Loop und Reverse Loop
Ein Loop wird per Tastendruck in voreingestellter Länge eingefangen. Da der Zyklus manuell ausgelöst wird und nahtlos läuft, aber nicht beat-synchronisiert wird, ist es anzuraten, zunächst mit 100 Prozent WET oder voll DRY zu arbeiten. Wenn der Takt nicht genau getroffen oder der BPM-Wert nicht korrekt ausgewertet wurde, kann es zu einem Versatz kommen, der in der Mischung zu unangenehm auffallenden Holperern führt.

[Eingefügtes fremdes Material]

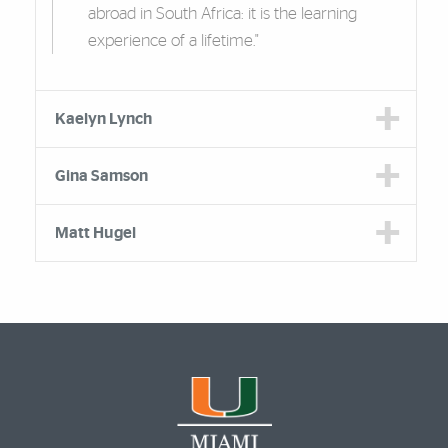
abroad in South Africa: it is the learning
experience of a lifetime."
Kaelyn Lynch
Gina Samson
Matt Hugel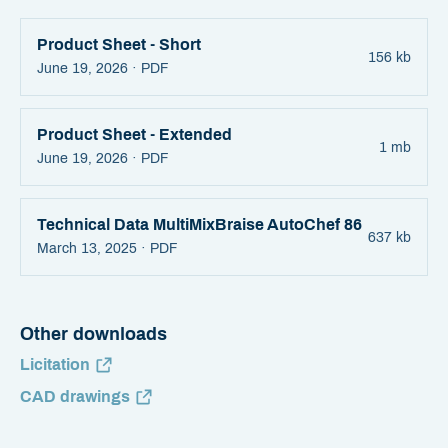
Product Sheet - Short
156 kb
June 19, 2026 ·
PDF
Product Sheet - Extended
1 mb
June 19, 2026 ·
PDF
Technical Data MultiMixBraise AutoChef 86
637 kb
March 13, 2025 ·
PDF
Other downloads
Licitation
CAD drawings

Bei den Loop-FX übernehmen die Beat-Tasten die Aufgabe eines Loopcutters und halbieren oder verdoppeln die Längen in einem Rahmen von 1/16 bis 8/1 Beats. Der Reverse-Loop-FX funktioniert wie ein Standard-Loop, das entnommene Audiomaterial spielt jedoch rückwärts. Mit den Loop-Effekten kann der DJ, ein bisschen Konzentration vorausgesetzt, auch Rolls und Censors im Stile von Serato-Scratch-Live erzeugen. Dazu blendet er wiederholt zwischen dem (Reverse-) Loop und dem weiterlaufenden Original-Track. Das ist etwas komplizierter als mit SSL-MIDI-Shortcuts, zudem müssen der Originalsong und die Schleife absolut synchron takten. Obendrein wäre ein Dry/Wet Fader mit Hard-Cut dieser Aufgabe eventuell besser gewachsen. Für die besagten Einsatzbereiche kann der DJ, sollten die beiden Audiosignale aus dem Gleichlauf geraten, den Originalsong per Jogwheel bremsen. Pitch-Bend für die Loops sind nicht dabei.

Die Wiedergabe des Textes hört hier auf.